*What the task requires*.
Restate the records that follow word for word. Omit the images.

*Record excerpts*.
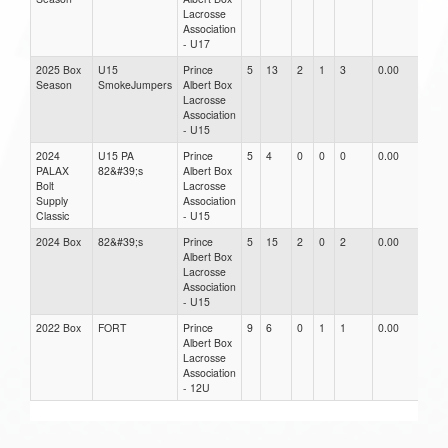
Lacrosse
Association
- U17
2025 Box
U15
Prince
5
13
2
1
3
0.00
0.0
Season
SmokeJumpers
Albert Box
Lacrosse
Association
- U15
2024
U15 PA
Prince
5
4
0
0
0
0.00
0.0
PALAX
82&#39;s
Albert Box
Bolt
Lacrosse
Supply
Association
Classic
- U15
2024 Box
82&#39;s
Prince
5
15
2
0
2
0.00
0.0
Albert Box
Lacrosse
Association
- U15
2022 Box
FORT
Prince
9
6
0
1
1
0.00
0.0
Albert Box
Lacrosse
Association
- 12U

*Exercise output*.
Lacrosse
Association
- U17
2025 Box
U15
Prince
5
13
2
1
3
0.00
0.0
Season
SmokeJumpers
Albert Box
Lacrosse
Association
- U15
2024
U15 PA
Prince
5
4
0
0
0
0.00
0.0
PALAX
82&#39;s
Albert Box
Bolt
Lacrosse
Supply
Association
Classic
- U15
2024 Box
82&#39;s
Prince
5
15
2
0
2
0.00
0.0
Albert Box
Lacrosse
Association
- U15
2022 Box
FORT
Prince
9
6
0
1
1
0.00
0.0
Albert Box
Lacrosse
Association
- 12U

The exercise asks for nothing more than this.